Adding Network.URI.escape

Mon Jan 4 08:35:16 EST 2010

Gwern Branwen wrote:
> On Fri, Dec 25, 2009 at 4:17 PM, Graham Klyne <GK-lists at ninebynine.org> wrote:
>> Gwern Branwen wrote:
>>> Network.URI.escapeURIString is pretty much always used to make a
>>> String a URL or a part of a URL.
>>>
>>> The existing definition
>>>
>>> http://www.haskell.org/ghc/docs/6.10.4/html/libraries/network/Network-URI.html#v%3AescapeURIString
>>> forces one to do extra work by having to specify a `Char -> Bool`.
>>>
>>> More than a few packages & libraries simply define an 'escape'
>>> function `escapeURIString isAllowedInURI` (either inline or as a named
>>> function). This sort of repetition is unfortunate.
>> Hmmm... I think that's not strictly correct - it should be 'escapeURIString
>> isUnescapedInURI'.  The form used above would leave literal '%' characters
>> unescaped.
> 
> That's unfortunate! But it also takes care of a long-niggling worry -
> I had come across an old #haskell log where someone said that that
> definition is wrong, but they didn't explain how.
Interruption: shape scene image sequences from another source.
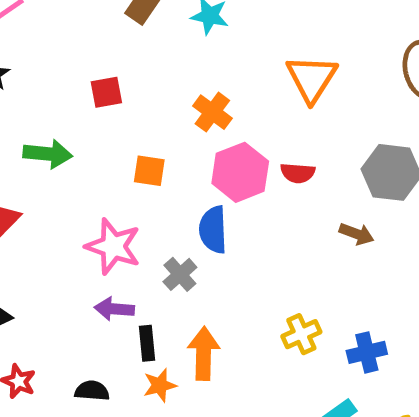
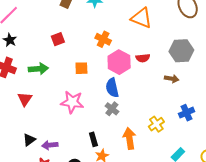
orange triangle: (312, 78) -> (141, 18), turned -30
gray cross: (180, 274) -> (112, 109), moved
purple arrow: (114, 309) -> (50, 145), moved
blue cross: (367, 352) -> (187, 113), moved
orange arrow: (204, 353) -> (129, 138), moved

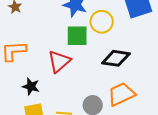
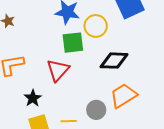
black star: (31, 86) -> (33, 98), turned 30

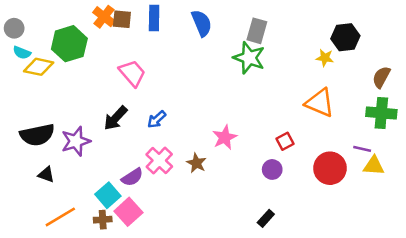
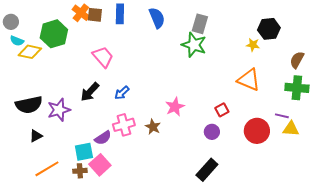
pink cross: (159, 160) -> (124, 125), turned 30
black triangle: (46, 175) -> (36, 136), turned -48
cyan square: (108, 195) -> (84, 152), turned 30
black rectangle: (266, 218) -> (207, 170), size x1.6

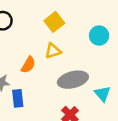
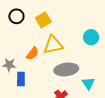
yellow square: (54, 22) -> (43, 20), moved
yellow triangle: (53, 51) -> (53, 45), size x1.5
I guess I ought to
> go around to every user of that definition, like Gitit, and correct
> them...
> 
>>> The name 'escape' is commonly used to express exactly that
>>> functionality: http://holumbus.fh-wedel.de/hayoo/hayoo.html#0:escape
>>>
>>> What would people say to adding such a function?
>> The reason that the 'escapeURIString' always takes the Char -> Bool function
>> is that the rules for escaping can very between URI schemes, and between
>> components within a single URI.  For example, a literal '/' or '?' appearing
>> within a path segment in an http: URI would need to be escaped, but that's
>> not included by the common case of 'escapeURIString isUnescapedInURI'.
>>
>> The 'isAllowedInURI' function, IIRC, is a kind of least-common-denominator
>> function that causes non-URI characters to be escaped so that the resulting
>> string is at least syntactically valid according to RFC3986.  But in some
>> cases (i.e. for some schemes) this may not be enough - see RFC 3986, section
>> 2.1 ("A percent-encoding mechanism is used to represent a data octet in a
>> component when that octet's corresponding character is outside the allowed
>> set or is being used as a delimiter of, or within, the component" --
>> http://www.apps.ietf.org/rfc/rfc3986.html#sec-2.1 ); see also section 2.4.
>>
>> So, while one could define an additional function as you suggest, I'm not
>> sure it is necessarily wise, because having the explicit function to
>> designate characters to be escaped does at least draw attention to exactly
>> which characters would be escaped in the context of use.  But OTOH, if
>> implementations tend to use 'escapeURIString isAllowedInURI' as you say,
>> maybe this just creates an opportunity for additional errors.
>>
>> URI escaping is, to some extent, a necessarily messy and error-prone
>> business - it's really hard to define a generic escaping mechanism that
>> neatly covers all eventualities, because of the multiple stages of
>> interpretation that can take place when actually using a URI.
>>
>> #g
> 
> Thanks for the information; I start to see what you mean by the
> difficulty. But as you say, while a 'escape' may be dangerous, it's
> not like people are being safe now without an 'escape'.
> 
> Is it possible to identify the most common escaping scenarios and come
> up with the correct shortcuts?
> 
> For example, perhaps we could defined an 'escapeURL = escapeURIString
> isUnescapedInURI' which is suitable for garden-variety tasks like
> `"http://gitit.net"++escapeURL pagename`, and then another for the
> octets you mention ('escapeOctet'?).

It's clearly *possible*, but where do we stop?  That said, I guess a *small*
number of special cases would make sense, e.g.

   escapeHttpOrFileUri

with carefully written health warnings in the associated documentation; e.g.
"This function applies URI escaping to an http: or file: URI on the assumption
that the individual path segments within the URI do not contain '/' or '?' or
'#' or [...] characters.  If any of these characters are present in any path
segment then the URI components and path segments should be escaped separately
before being assembled into a final URI, and no further escaping should be
applied once the URI has been constructed (cf. RFC 3986 [...])", etc., etc.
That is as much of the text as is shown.